§ WHAT YOU NEED TO DO
Make an exact copy of the listing, without images.

§

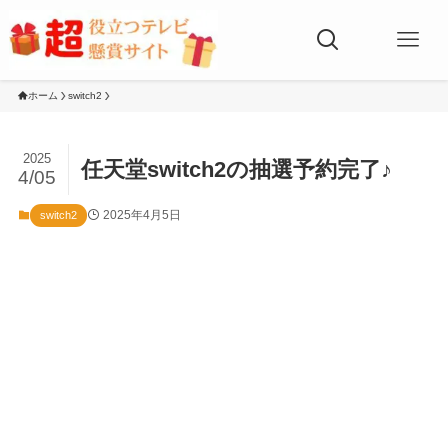
ホーム
switch2
2025
任天堂switch2の抽選予約完了♪
4/05
2025年4月5日
switch2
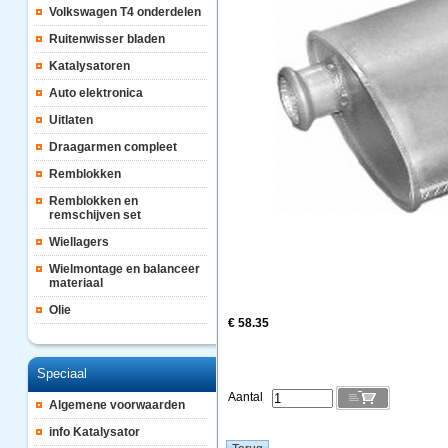
Volkswagen T4 onderdelen
Ruitenwisser bladen
Katalysatoren
Auto elektronica
Uitlaten
Draagarmen compleet
Remblokken
Remblokken en
remschijven set
Wiellagers
Wielmontage en balanceer
materiaal
Olie
€ 58.35
Speciaal
Aantal
Algemene voorwaarden
info Katalysator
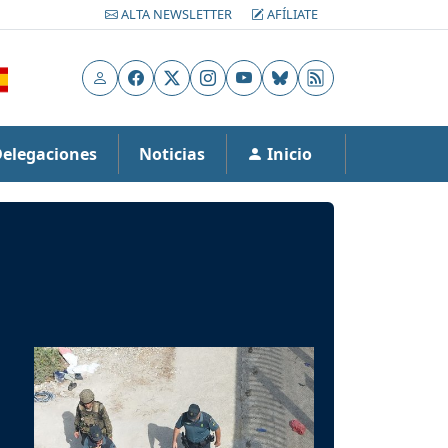
ALTA NEWSLETTER
AFÍLIATE
Usuario
Facebook
X
Instagram
YouTube
Bluesky
RSS
Delegaciones
Noticias
Inicio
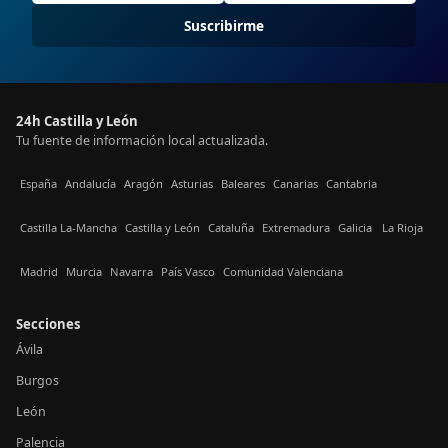
Suscribirme
24h Castilla y León
Tu fuente de información local actualizada.
España
Andalucía
Aragón
Asturias
Baleares
Canarias
Cantabria
Castilla La-Mancha
Castilla y León
Cataluña
Extremadura
Galicia
La Rioja
Madrid
Murcia
Navarra
País Vasco
Comunidad Valenciana
Secciones
Ávila
Burgos
León
Palencia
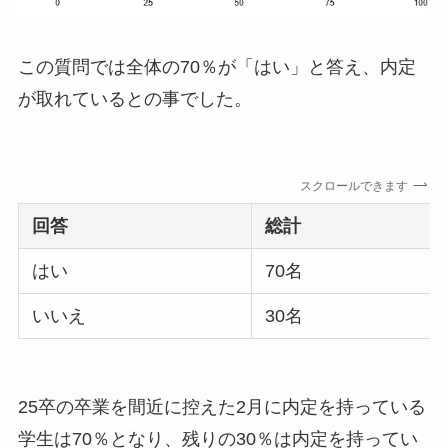
この質問では全体の70％が「はい」と答え、内定
が取れているとの事でした。
スクロールできます
回答
総計
はい
70名
いいえ
30名
25卒の卒業を間近に控えた2月に内定を持っている
学生は70％となり、残りの30％は内定を持ってい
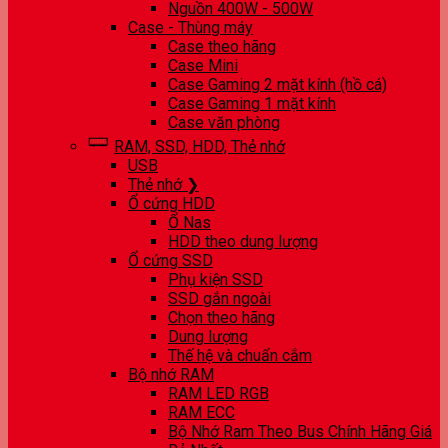
Nguồn 400W - 500W
Case - Thùng máy
Case theo hãng
Case Mini
Case Gaming 2 mặt kính (hồ cá)
Case Gaming 1 mặt kính
Case văn phòng
RAM, SSD, HDD, Thẻ nhớ
USB
Thẻ nhớ ❯
Ổ cứng HDD
Ổ Nas
HDD theo dung lượng
Ổ cứng SSD
Phụ kiện SSD
SSD gắn ngoài
Chọn theo hãng
Dung lượng
Thế hệ và chuẩn cắm
Bộ nhớ RAM
RAM LED RGB
RAM ECC
Bộ Nhớ Ram Theo Bus Chính Hãng Giá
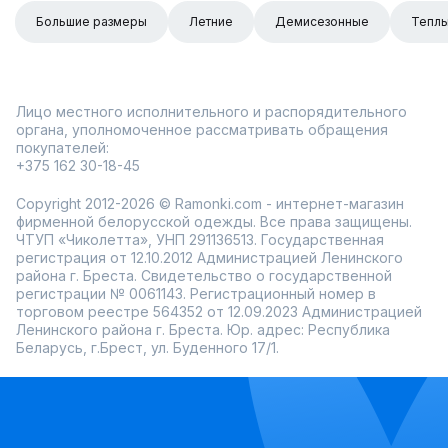
Большие размеры
Летние
Демисезонные
Тепл
Лицо местного исполнительного и распорядительного
органа, уполномоченное рассматривать обращения
покупателей:
+375 162 30-18-45
Copyright 2012-2026 © Ramonki.com - интернет-магазин
фирменной белорусской одежды. Все права защищены.
ЧТУП «Чиколетта», УНП 291136513. Государственная
регистрация от 12.10.2012 Администрацией Ленинского
района г. Бреста. Свидетельство о государственной
регистрации № 0061143. Регистрационный номер в
торговом реестре 564352 от 12.09.2023 Администрацией
Ленинского района г. Бреста. Юр. адрес: Республика
Беларусь, г.Брест, ул. Буденного 17/1.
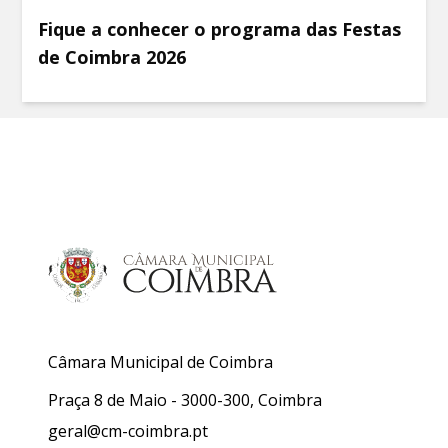
Fique a conhecer o programa das Festas
de Coimbra 2026
Câmara Municipal de Coimbra
Praça 8 de Maio - 3000-300, Coimbra
geral@cm-coimbra.pt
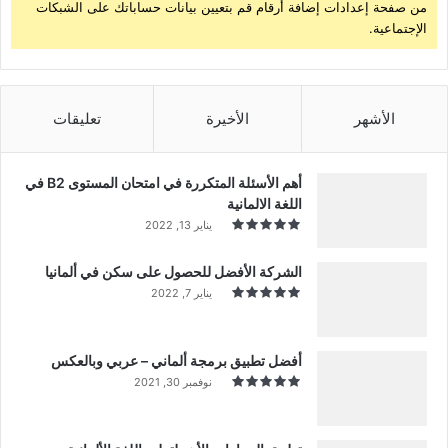
من صفحة إعدادات إضافة أرقام قم بتعيين بيانات حساباتك على الشبكات
الإجتماعية.
الأشهر
الأخيرة
تعليقات
أهم الأسئلة المتكررة في امتحان المستوى B2 في
اللغة الالمانية
يناير 13, 2022
الشركة الأفضل للحصول على سكن في ألمانيا
يناير 7, 2022
أفضل تطبيق برمجة ألماني – عربي وبالعكس
نوفمبر 30, 2021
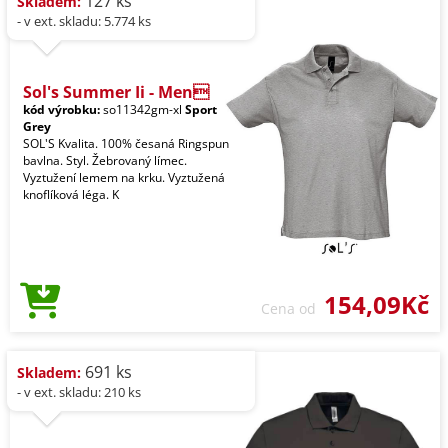
127 ks
Skladem:
- v ext. skladu: 5.774 ks
Sol's Summer Ii - Men
kód výrobku:
so11342gm-xl
Sport
Grey
SOL'S Kvalita. 100% česaná Ringspun
bavlna. Styl. Žebrovaný límec.
Vyztužení lemem na krku. Vyztužená
knoflíková léga. K
154,09Kč
Cena od
691 ks
Skladem:
- v ext. skladu: 210 ks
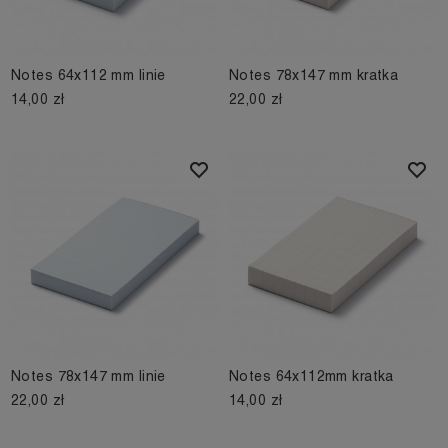
Notes 64x112 mm linie
Notes 78x147 mm kratka
14,00 zł
22,00 zł
Notes 78x147 mm linie
Notes 64x112mm kratka
22,00 zł
14,00 zł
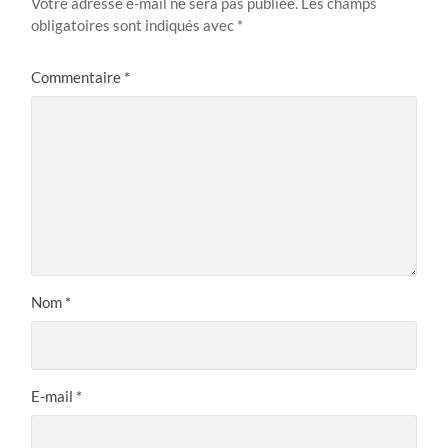
Votre adresse e-mail ne sera pas publiée.
Les champs
obligatoires sont indiqués avec
*
Commentaire
*
Nom
*
E-mail
*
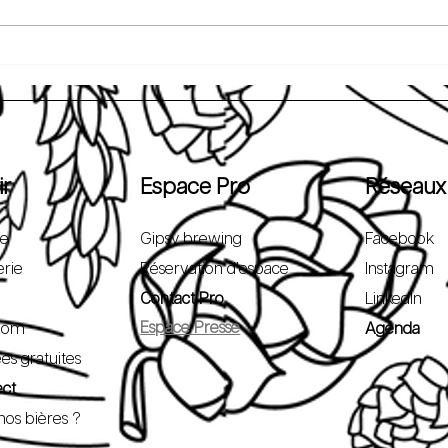
ir
Espace Pro
Réseaux
pe
Gipsy brewing
Facebook
erie
Réservation d'espace
Instagram
Contact Pro
LinkedIn
Espace Presse
oom
Agenda
ées gratuites
ect
nos bières ?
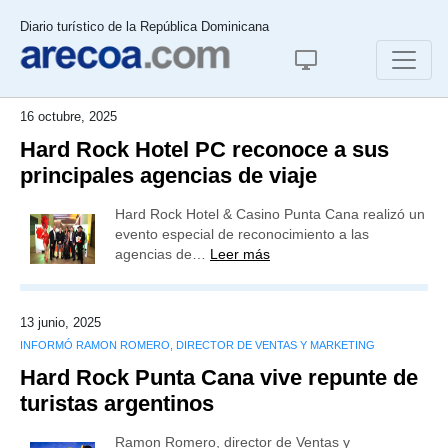
Diario turístico de la República Dominicana
16 octubre, 2025
Hard Rock Hotel PC reconoce a sus
principales agencias de viaje
Hard Rock Hotel & Casino Punta Cana realizó un
evento especial de reconocimiento a las
agencias de…
Leer más
13 junio, 2025
INFORMÓ RAMON ROMERO, DIRECTOR DE VENTAS Y MARKETING
Hard Rock Punta Cana vive repunte de
turistas argentinos
Ramon Romero, director de Ventas y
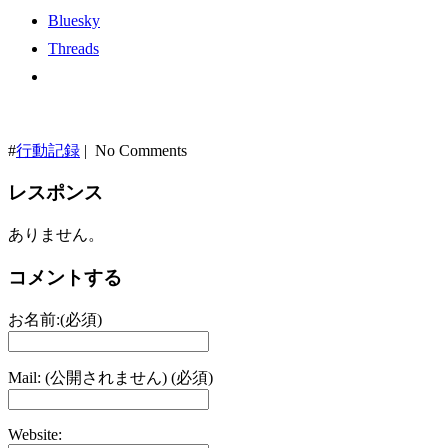
Bluesky
Threads
#
行動記録
| No Comments
レスポンス
ありません。
コメントする
お名前:(必須)
Mail: (公開されません) (必須)
Website:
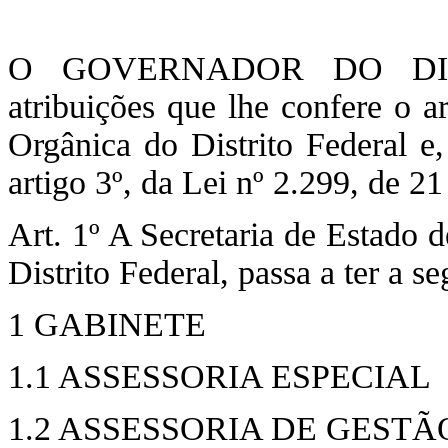
O GOVERNADOR DO DIST
atribuições que lhe confere o a
Orgânica do Distrito Federal e
artigo 3º, da Lei nº 2.299, de 
Art. 1º A Secretaria de Estado d
Distrito Federal, passa a ter a se
1 GABINETE
1.1 ASSESSORIA ESPECIAL
1.2 ASSESSORIA DE GESTÃ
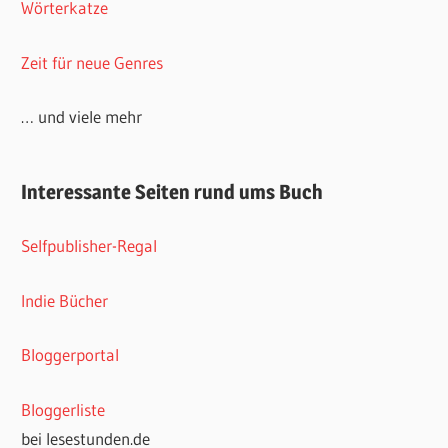
Wörterkatze
Zeit für neue Genres
… und viele mehr
Interessante Seiten rund ums Buch
Selfpublisher-Regal
Indie Bücher
Bloggerportal
Bloggerliste
bei lesestunden.de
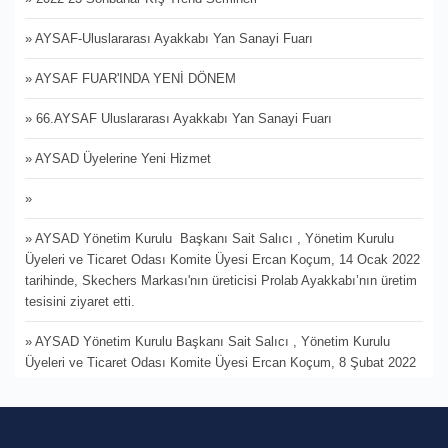
» AYSAF-Uluslararası Ayakkabı Yan Sanayi Fuarı
» AYSAF FUAR'INDA YENİ DÖNEM
» 66.AYSAF Uluslararası Ayakkabı Yan Sanayi Fuarı
» AYSAD Üyelerine Yeni Hizmet
»
» AYSAD Yönetim Kurulu Başkanı Sait Salıcı , Yönetim Kurulu
Üyeleri ve Ticaret Odası Komite Üyesi Ercan Koçum, 14 Ocak 2022
tarihinde, Skechers Markası'nın üreticisi Prolab Ayakkabı’nın üretim
tesisini ziyaret etti.
» AYSAD Yönetim Kurulu Başkanı Sait Salıcı , Yönetim Kurulu
Üyeleri ve Ticaret Odası Komite Üyesi Ercan Koçum, 8 Şubat 2022
tarihinde Muya Terlik A.Ş.’yi ziyaret etti.
» İTO ve İDMİB’in destekleriyle İHKİB tarafından düzenlenen İFCO -
İstanbul Fashion Connection Hazır Giyim ve Moda Fuarı’nın ilki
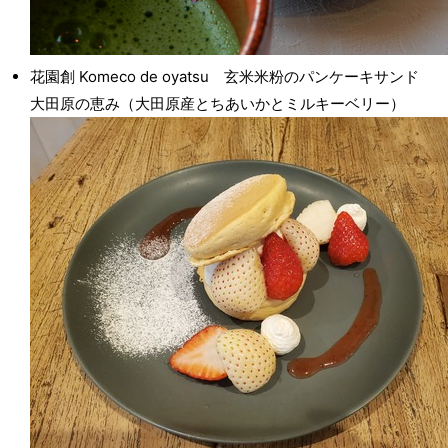
花園創 Komeco de oyatsu 玄米米粉のパンケーキサンド
大田原の恵み（大田原産とちあいかとミルキーベリー）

§

§ ANSWER AREA
ホーム
switch2
2025
任天堂switch2の抽選予約完了♪
4/05
2025年4月5日
switch2
Volkswagen T4 onderdelen
Ruitenwisser bladen
Katalysatoren
Auto elektronica
Uitlaten
Draagarmen compleet
Remblokken
Remblokken en
remschijven set
Wiellagers
Wielmontage en balanceer
materiaal
Olie
€ 58.35
Speciaal
Aantal
Algemene voorwaarden
info Katalysator
ALTA NEWSLETTER
AFÍLIATE
Usuario
Facebook
X
Instagram
YouTube
Bluesky
RSS
Delegaciones
Noticias
Inicio
Suscribirme
24h Castilla y León
Tu fuente de información local actualizada.
España
Andalucía
Aragón
Asturias
Baleares
Canarias
Cantabria
Castilla La-Mancha
Castilla y León
Cataluña
Extremadura
Galicia
La Rioja
Madrid
Murcia
Navarra
País Vasco
Comunidad Valenciana
Secciones
Ávila
Burgos
León
Palencia
この質問では全体の70％が「はい」と答え、内定
が取れているとの事でした。
スクロールできます
回答
総計
はい
70名
いいえ
30名
25卒の卒業を間近に控えた2月に内定を持っている
学生は70％となり、残りの30％は内定を持ってい
Nguồn 400W - 500W
Case - Thùng máy
Case theo hãng
Case Mini
Case Gaming 2 mặt kính (hồ cá)
Case Gaming 1 mặt kính
Case văn phòng
RAM, SSD, HDD, Thẻ nhớ
USB
Thẻ nhớ ❯
Ổ cứng HDD
Ổ Nas
HDD theo dung lượng
Ổ cứng SSD
Phụ kiện SSD
SSD gắn ngoài
Chọn theo hãng
Dung lượng
Thế hệ và chuẩn cắm
Bộ nhớ RAM
RAM LED RGB
RAM ECC
Bộ Nhớ Ram Theo Bus Chính Hãng Giá
Большие размеры
Летние
Демисезонные
Тепл
Лицо местного исполнительного и распорядительного
органа, уполномоченное рассматривать обращения
покупателей:
+375 162 30-18-45
Copyright 2012-2026 © Ramonki.com - интернет-магазин
фирменной белорусской одежды. Все права защищены.
ЧТУП «Чиколетта», УНП 291136513. Государственная
регистрация от 12.10.2012 Администрацией Ленинского
района г. Бреста. Свидетельство о государственной
регистрации № 0061143. Регистрационный номер в
торговом реестре 564352 от 12.09.2023 Администрацией
Ленинского района г. Бреста. Юр. адрес: Республика
Беларусь, г.Брест, ул. Буденного 17/1.
Fique a conhecer o programa das Festas
de Coimbra 2026
Câmara Municipal de Coimbra
Praça 8 de Maio - 3000-300, Coimbra
geral@cm-coimbra.pt
من صفحة إعدادات إضافة أرقام قم بتعيين بيانات حساباتك على الشبكات
الإجتماعية.
الأشهر
الأخيرة
تعليقات
أهم الأسئلة المتكررة في امتحان المستوى B2 في
اللغة الالمانية
يناير 13, 2022
الشركة الأفضل للحصول على سكن في ألمانيا
يناير 7, 2022
أفضل تطبيق برمجة ألماني – عربي وبالعكس
نوفمبر 30, 2021
127 ks
Skladem:
- v ext. skladu: 5.774 ks
Sol's Summer Ii - Men
kód výrobku:
so11342gm-xl
Sport
Grey
SOL'S Kvalita. 100% česaná Ringspun
bavlna. Styl. Žebrovaný límec.
Vyztužení lemem na krku. Vyztužená
knoflíková léga. K
154,09Kč
Cena od
691 ks
Skladem:
- v ext. skladu: 210 ks
Notes 64x112 mm linie
Notes 78x147 mm kratka
14,00 zł
22,00 zł
Notes 78x147 mm linie
Notes 64x112mm kratka
22,00 zł
14,00 zł
Votre adresse e-mail ne sera pas publiée.
Les champs
obligatoires sont indiqués avec
*
Commentaire
*
Nom
*
E-mail
*
ir
Espace Pro
Réseaux
pe
Gipsy brewing
Facebook
erie
Réservation d'espace
Instagram
Contact Pro
LinkedIn
Espace Presse
oom
Agenda
ées gratuites
ect
nos bières ?
Diario turístico de la República Dominicana
16 octubre, 2025
Hard Rock Hotel PC reconoce a sus
principales agencias de viaje
Hard Rock Hotel & Casino Punta Cana realizó un
evento especial de reconocimiento a las
agencias de…
Leer más
13 junio, 2025
INFORMÓ RAMON ROMERO, DIRECTOR DE VENTAS Y MARKETING
Hard Rock Punta Cana vive repunte de
turistas argentinos
Ramon Romero, director de Ventas y
Bluesky
Threads
#
行動記録
| No Comments
レスポンス
ありません。
コメントする
お名前:(必須)
Mail: (公開されません) (必須)
Website:
O GOVERNADOR DO DIST
atribuições que lhe confere o a
Orgânica do Distrito Federal e
artigo 3º, da Lei nº 2.299, de 
Art. 1º A Secretaria de Estado d
Distrito Federal, passa a ter a se
1 GABINETE
1.1 ASSESSORIA ESPECIAL
1.2 ASSESSORIA DE GESTÃ
Wörterkatze
Zeit für neue Genres
… und viele mehr
Interessante Seiten rund ums Buch
Selfpublisher-Regal
Indie Bücher
Bloggerportal
Bloggerliste
bei lesestunden.de
» AYSAF-Uluslararası Ayakkabı Yan Sanayi Fuarı
» AYSAF FUAR'INDA YENİ DÖNEM
» 66.AYSAF Uluslararası Ayakkabı Yan Sanayi Fuarı
» AYSAD Üyelerine Yeni Hizmet
»
» AYSAD Yönetim Kurulu Başkanı Sait Salıcı , Yönetim Kurulu
Üyeleri ve Ticaret Odası Komite Üyesi Ercan Koçum, 14 Ocak 2022
tarihinde, Skechers Markası'nın üreticisi Prolab Ayakkabı’nın üretim
tesisini ziyaret etti.
» AYSAD Yönetim Kurulu Başkanı Sait Salıcı , Yönetim Kurulu
Üyeleri ve Ticaret Odası Komite Üyesi Ercan Koçum, 8 Şubat 2022
tarihinde Muya Terlik A.Ş.’yi ziyaret etti.
» İTO ve İDMİB’in destekleriyle İHKİB tarafından düzenlenen İFCO -
İstanbul Fashion Connection Hazır Giyim ve Moda Fuarı’nın ilki
花園創 Komeco de oyatsu 玄米米粉のパンケーキサンド
大田原の恵み（大田原産とちあいかとミルキーベリー）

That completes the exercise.